- Excerpted data:
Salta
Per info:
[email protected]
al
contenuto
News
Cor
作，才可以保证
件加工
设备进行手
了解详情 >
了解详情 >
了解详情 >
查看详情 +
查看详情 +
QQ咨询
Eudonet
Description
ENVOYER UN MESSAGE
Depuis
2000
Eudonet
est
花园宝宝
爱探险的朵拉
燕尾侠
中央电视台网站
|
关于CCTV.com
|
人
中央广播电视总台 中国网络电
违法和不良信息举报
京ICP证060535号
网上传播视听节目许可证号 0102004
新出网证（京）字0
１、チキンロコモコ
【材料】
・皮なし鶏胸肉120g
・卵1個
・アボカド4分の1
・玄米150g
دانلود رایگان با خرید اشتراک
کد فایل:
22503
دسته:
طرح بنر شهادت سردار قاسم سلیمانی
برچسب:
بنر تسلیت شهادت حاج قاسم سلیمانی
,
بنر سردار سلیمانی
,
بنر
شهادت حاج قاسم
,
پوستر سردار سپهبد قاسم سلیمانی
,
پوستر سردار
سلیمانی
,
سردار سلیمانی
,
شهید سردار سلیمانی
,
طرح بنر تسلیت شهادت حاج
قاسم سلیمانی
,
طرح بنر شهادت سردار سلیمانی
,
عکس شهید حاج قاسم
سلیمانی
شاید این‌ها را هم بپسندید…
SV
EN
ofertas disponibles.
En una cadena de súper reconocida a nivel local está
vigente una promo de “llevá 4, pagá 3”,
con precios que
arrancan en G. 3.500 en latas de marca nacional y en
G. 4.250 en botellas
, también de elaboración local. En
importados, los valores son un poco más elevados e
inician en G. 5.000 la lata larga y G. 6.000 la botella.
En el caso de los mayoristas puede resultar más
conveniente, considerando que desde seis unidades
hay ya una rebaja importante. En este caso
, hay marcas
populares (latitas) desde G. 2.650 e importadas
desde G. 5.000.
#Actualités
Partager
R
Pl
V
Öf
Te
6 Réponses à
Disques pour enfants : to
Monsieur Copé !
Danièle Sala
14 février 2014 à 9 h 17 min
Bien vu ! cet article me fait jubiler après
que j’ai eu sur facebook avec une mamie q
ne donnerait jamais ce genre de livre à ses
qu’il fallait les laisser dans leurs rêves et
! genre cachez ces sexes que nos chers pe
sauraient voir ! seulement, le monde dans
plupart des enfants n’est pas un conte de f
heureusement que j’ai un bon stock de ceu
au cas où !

- Aim of the task: Copy out all the records exactly.

- Task solution:
Salta
Per info:
[email protected]
al
contenuto
News
Cor
作，才可以保证
件加工
设备进行手
了解详情 >
了解详情 >
了解详情 >
查看详情 +
查看详情 +
QQ咨询
Eudonet
Description
ENVOYER UN MESSAGE
Depuis
2000
Eudonet
est
花园宝宝
爱探险的朵拉
燕尾侠
中央电视台网站
|
关于CCTV.com
|
人
中央广播电视总台 中国网络电
违法和不良信息举报
京ICP证060535号
网上传播视听节目许可证号 0102004
新出网证（京）字0
１、チキンロコモコ
【材料】
・皮なし鶏胸肉120g
・卵1個
・アボカド4分の1
・玄米150g
دانلود رایگان با خرید اشتراک
کد فایل:
22503
دسته:
طرح بنر شهادت سردار قاسم سلیمانی
برچسب:
بنر تسلیت شهادت حاج قاسم سلیمانی
,
بنر سردار سلیمانی
,
بنر
شهادت حاج قاسم
,
پوستر سردار سپهبد قاسم سلیمانی
,
پوستر سردار
سلیمانی
,
سردار سلیمانی
,
شهید سردار سلیمانی
,
طرح بنر تسلیت شهادت حاج
قاسم سلیمانی
,
طرح بنر شهادت سردار سلیمانی
,
عکس شهید حاج قاسم
سلیمانی
شاید این‌ها را هم بپسندید…
SV
EN
ofertas disponibles.
En una cadena de súper reconocida a nivel local está
vigente una promo de “llevá 4, pagá 3”,
con precios que
arrancan en G. 3.500 en latas de marca nacional y en
G. 4.250 en botellas
, también de elaboración local. En
importados, los valores son un poco más elevados e
inician en G. 5.000 la lata larga y G. 6.000 la botella.
En el caso de los mayoristas puede resultar más
conveniente, considerando que desde seis unidades
hay ya una rebaja importante. En este caso
, hay marcas
populares (latitas) desde G. 2.650 e importadas
desde G. 5.000.
#Actualités
Partager
R
Pl
V
Öf
Te
6 Réponses à
Disques pour enfants : to
Monsieur Copé !
Danièle Sala
14 février 2014 à 9 h 17 min
Bien vu ! cet article me fait jubiler après
que j’ai eu sur facebook avec une mamie q
ne donnerait jamais ce genre de livre à ses
qu’il fallait les laisser dans leurs rêves et
! genre cachez ces sexes que nos chers pe
sauraient voir ! seulement, le monde dans
plupart des enfants n’est pas un conte de f
heureusement que j’ai un bon stock de ceu
au cas où !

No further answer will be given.